A tragicomic story of bad dates, bad news, bad performances, and one girl's determination to find the funny in high school from the author of Denton Little's Deathdate.
Winnie Friedman has been waiting for the world to catch on to what she already knows: she's hilarious.
It might be a long wait, though. After bombing a stand-up set at her own bat mitzvah, Winnie has kept her jokes to herself. Well, to herself and her dad, a former comedian and her inspiration.
Then, on the second day of tenth grade, the funniest guy in school actually laughs at a comment she makes in the lunch line and asks her to join the improv troupe. Maybe he's even . . . flirting?
Just when Winnie's ready to say yes to comedy again, her father reveals that he's been diagnosed with ALS. That is . . . not funny. Her dad's still making jokes, though, which feels like a good thing. And Winnie's prepared to be his straight man if that's what he wants. But is it what he needs?

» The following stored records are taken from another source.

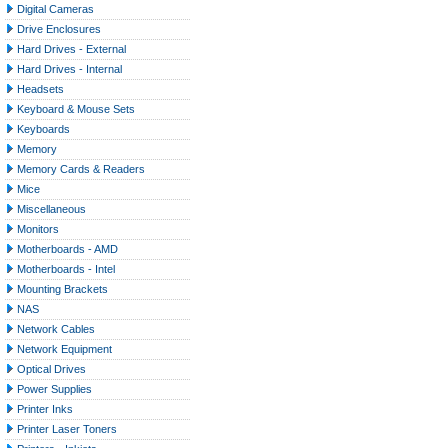
Digital Cameras
Drive Enclosures
Hard Drives - External
Hard Drives - Internal
Headsets
Keyboard & Mouse Sets
Keyboards
Memory
Memory Cards & Readers
Mice
Miscellaneous
Monitors
Motherboards - AMD
Motherboards - Intel
Mounting Brackets
NAS
Network Cables
Network Equipment
Optical Drives
Power Supplies
Printer Inks
Printer Laser Toners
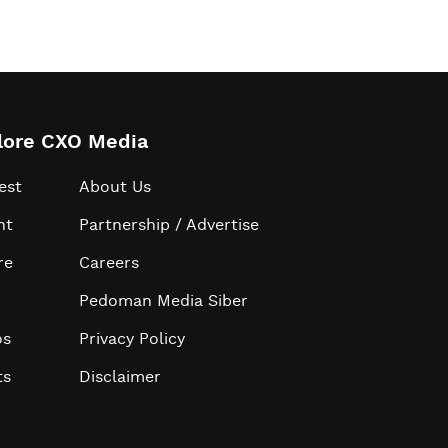
lore CXO Media
est
About Us
ht
Partnership / Advertise
re
Careers
Pedoman Media Siber
os
Privacy Policy
ts
Disclaimer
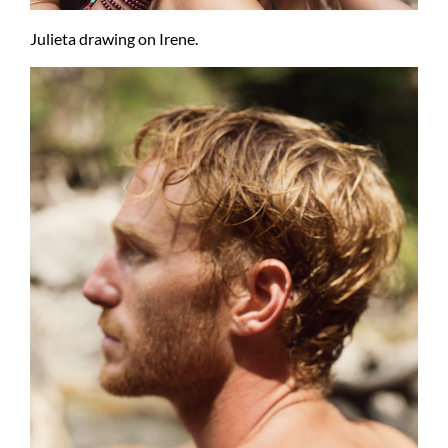
Julieta drawing on Irene.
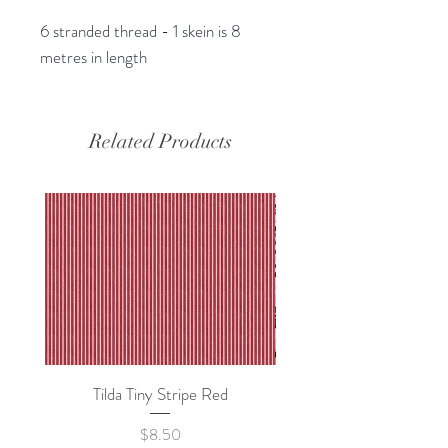
6 stranded thread - 1 skein is 8
metres in length
Related Products
Tilda Tiny Stripe Red
Sweet Dew - KEI Fa
Price
$8.50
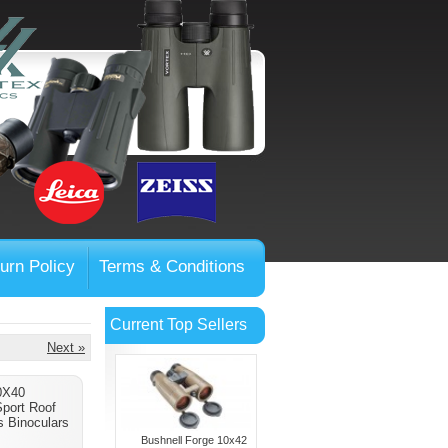
urn Policy
Terms & Conditions
Current Top Sellers
Next »
0X40
Sport Roof
 Binoculars
Bushnell Forge 10x42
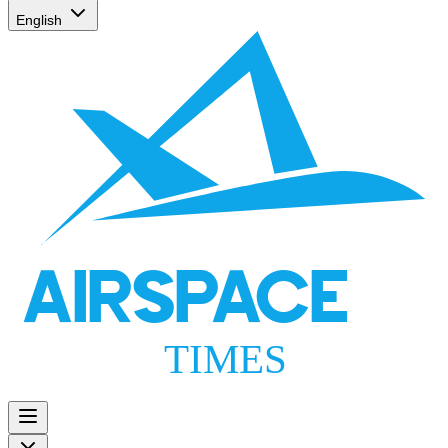
English
AIRSPACE
TIMES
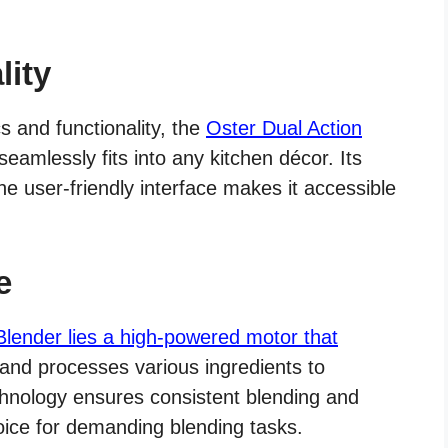
lity
s and functionality, the
Oster Dual Action
amlessly fits into any kitchen décor. Its
the user-friendly interface makes it accessible
e
Blender lies a high-powered motor that
, and processes various ingredients to
echnology ensures consistent blending and
hoice for demanding blending tasks.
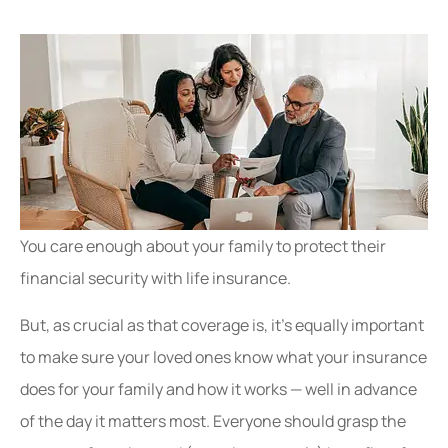
You care enough about your family to protect their
financial security with life insurance.
But, as crucial as that coverage is, it’s equally important
to make sure your loved ones know what your insurance
does for your family and how it works — well in advance
of the day it matters most. Everyone should grasp the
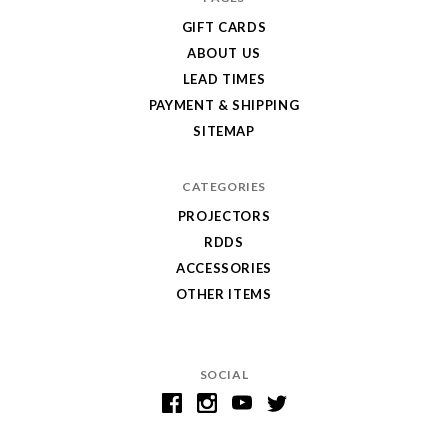
GIFT CARDS
ABOUT US
LEAD TIMES
PAYMENT & SHIPPING
SITEMAP
CATEGORIES
PROJECTORS
RDDS
ACCESSORIES
OTHER ITEMS
SOCIAL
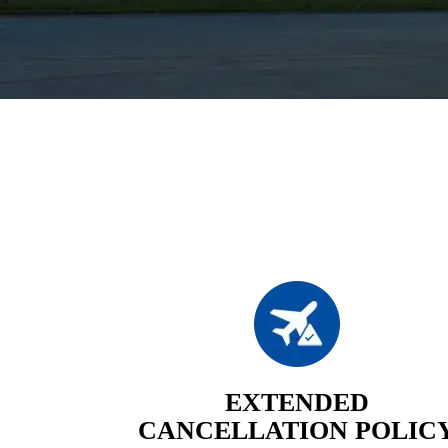
EXTENDED
CANCELLATION POLIC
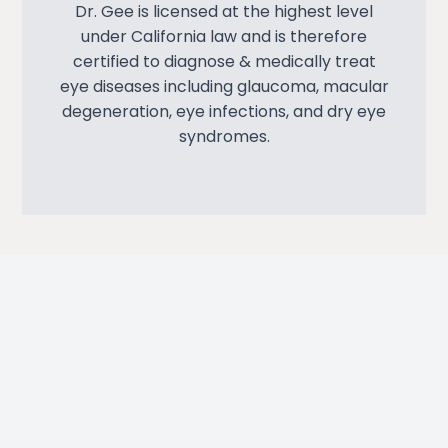
Dr. Gee is licensed at the highest level
under California law and is therefore
certified to diagnose & medically treat
eye diseases including glaucoma, macular
degeneration, eye infections, and dry eye
syndromes.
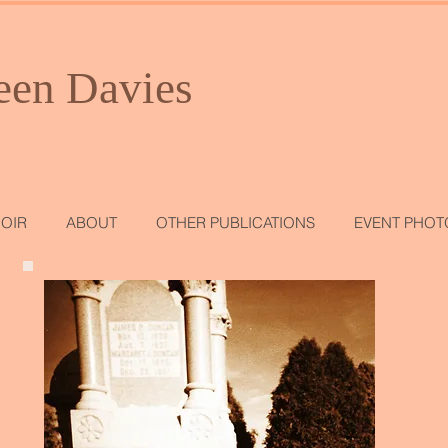
een Davies
OIR
ABOUT
OTHER PUBLICATIONS
EVENT PHOT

Caught up in a spiral of epically bad dates, bad news, and bad performances, Winnie's struggling to see the humor in it all. But finding a way to laugh is exactly what will see her through.

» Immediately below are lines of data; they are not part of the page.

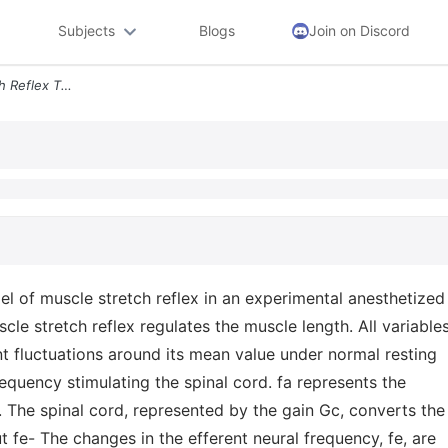
Subjects
Blogs
Join on Discord
5 Total 8 Pts Muscle Stretch Reflex The Figure Below Shows A Simplifie
l of muscle stretch reflex in an experimental anesthetized
le stretch reflex regulates the muscle length. All variable
t fluctuations around its mean value under normal resting
requency stimulating the spinal cord. fa represents the
. The spinal cord, represented by the gain Gc, converts the
t fe- The changes in the efferent neural frequency, fe, are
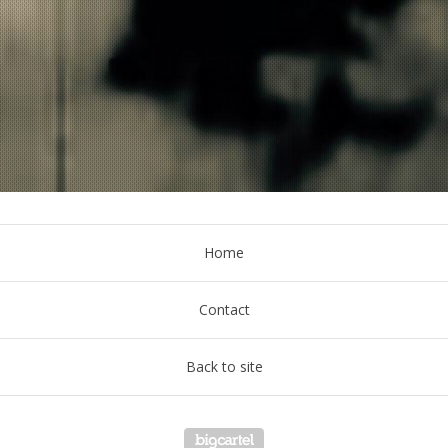
Home
Contact
Back to site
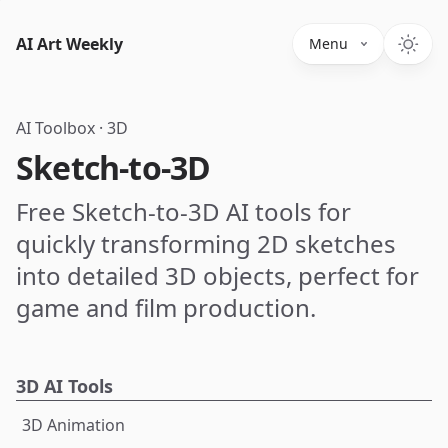
AI Art Weekly
Menu
AI Toolbox
·
3D
Sketch-to-3D
Free Sketch-to-3D AI tools for
quickly transforming 2D sketches
into detailed 3D objects, perfect for
game and film production.
3D AI Tools
3D Animation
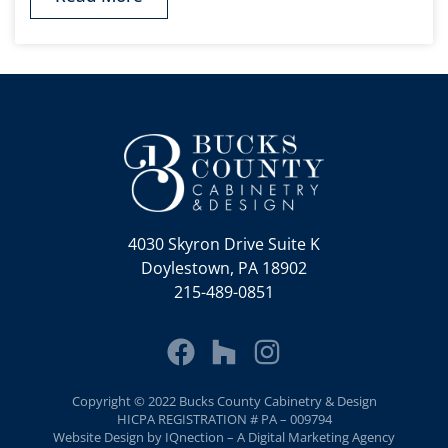
4030 Skyron Drive Suite K
Doylestown, PA 18902
215-489-0851
Copyright © 2022 Bucks County Cabinetry & Design
HICPA REGISTRATION # PA – 009794
Website Design by IQnection – A Digital Marketing Agency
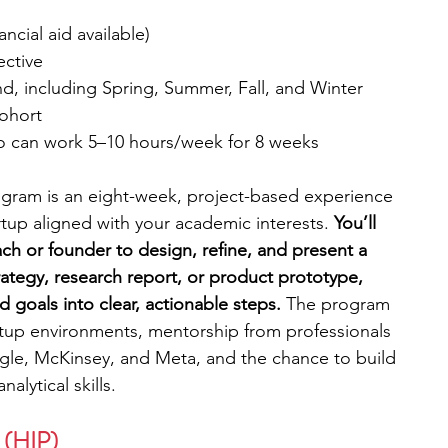
ncial aid available) 
ective
nd, including Spring, Summer, Fall, and Winter
cohort
ho can work 5–10 hours/week for 8 weeks
rogram is an eight-week, project-based experience 
tup aligned with your academic interests. 
You’ll 
ch or founder to design, refine, and present a 
rategy, research report, or product prototype, 
 goals into clear, actionable steps. 
The program 
rtup environments, mentorship from professionals 
ogle, McKinsey, and Meta, and the chance to build 
lytical skills.
 (HIP)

**A Junior Library Guild Selection**
Winnie Friedman, 15, retired from performing after a disastrous stand-up comedy attempt at her bat mitzvah. But after a flirtatious encounter with junior Evan Miller, "the funniest guy in school," and encouragement from her best friends, identical twin sisters, Leili and Asmaa Kazemi, who are Muslim, Win decides to join Manatawkin High School's improv group. Initially uncomfortable, she finds her comedic footing using several bits she's worked out with her father Russ, a former stand-up comedian/actor who gave it all up to raise Win. But when Russ reveals to Win that the clumsiness he's been exhibiting is likely to be ALS, her life spins out of control. As Evan's flirtation turns into something more serious, Leili withdraws, causing Win even more confusion. Rubin (Denton Little's Death Date) again handles mortality with a light touch and humor, realistically capturing a father-daughter relationship in the face of a serious illness. Charming, heartbreaking, and ultimately life-affirming, Rubin captures Winnie's verve and heart with honesty and wit. Ages 12 up.